Add support for API Nodes in ComfyUI. (#7726)

* Add Ideogram generate node. * Add staging api. * COMFY_API_NODE_NAME node property * switch to boolean flag and use original node name for id * add optional to type * Add API_NODE and common error for missing auth token (#5) * Add Minimax Video Generation + Async Task queue polling example (#6) * [Minimax] Show video preview and embed workflow in ouput (#7) * [API Nodes] Send empty request body instead of empty dictionary. (#8) * Fixed: removed function from rebase. * Add pydantic. * Remove uv.lock * Remove polling operations. * Update stubs workflow. * Remove polling comments. * Update stubs. * Use pydantic v2. * Use pydantic v2. * Add basic OpenAITextToImage node * Add. * convert image to tensor. * Improve types. * Ruff. * Push tests. * Handle multi-form data. - Don't set content-type for multi-part/form - Use data field instead of JSON * Change to api.comfy.org * Handle error code 409. * separate out nodes per openai model * Update error message. * fix wrong output type * re-categorize nodes, remove ideogram (for now) * oops, fix mappings * fix ruff * Update frontend to 1.17.9 * embargo lift rename nodes * remove unused autogenerated model code * fix API type error and add b64 support for 4o * fix ruff * oops forgot mask scaling code * Remove unused types. --------- Co-authored-by: bymyself <cbyrne@comfy.org> Co-authored-by: Yoland Y <4950057+yoland68@users.noreply.github.com> Co-authored-by: thot-experiment <thot@thiic.cc>
2025-08-03 07:26:31 +08:00 · 2025-04-23 12:38:34 -07:00
parent 154f2911aa
commit dea1c7474a
8 changed files with 979 additions and 2 deletions
--- a/comfy_api_nodes/nodes_api.py
+++ b/comfy_api_nodes/nodes_api.py
@@ -0,0 +1,425 @@
+import io
+from inspect import cleandoc
+
+from comfy.utils import common_upscale
+from comfy.comfy_types.node_typing import IO, ComfyNodeABC, InputTypeDict
+from comfy_api_nodes.apis import (
+    OpenAIImageGenerationRequest,
+    OpenAIImageEditRequest,
+    OpenAIImageGenerationResponse
+)
+from comfy_api_nodes.apis.client import ApiEndpoint, HttpMethod, SynchronousOperation
+
+import numpy as np
+from PIL import Image
+import requests
+import torch
+import math
+import base64
+
+def downscale_input(image):
+    samples = image.movedim(-1,1)
+    #downscaling input images to roughly the same size as the outputs
+    total = int(1536 * 1024)
+    scale_by = math.sqrt(total / (samples.shape[3] * samples.shape[2]))
+    if scale_by >= 1:
+        return image
+    width = round(samples.shape[3] * scale_by)

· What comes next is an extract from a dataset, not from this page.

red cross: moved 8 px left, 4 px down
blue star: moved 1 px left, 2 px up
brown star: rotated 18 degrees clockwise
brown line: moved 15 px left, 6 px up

+    height = round(samples.shape[2] * scale_by)
+
+    s = common_upscale(samples, width, height, "lanczos", "disabled")
+    s = s.movedim(1,-1)
+    return s
+
+def validate_and_cast_response (response):
+    # validate raw JSON response
+    data = response.data
+    if not data or len(data) == 0:
+        raise Exception("No images returned from API endpoint")
+
+    # Get base64 image data
+    image_url = data[0].url
+    b64_data = data[0].b64_json
+    if not image_url and not b64_data:
+        raise Exception("No image was generated in the response")
+
+    if b64_data:
+        img_data = base64.b64decode(b64_data)
+        img = Image.open(io.BytesIO(img_data))
+
+    elif image_url:
+        img_response = requests.get(image_url)
+        if img_response.status_code != 200:
+            raise Exception("Failed to download the image")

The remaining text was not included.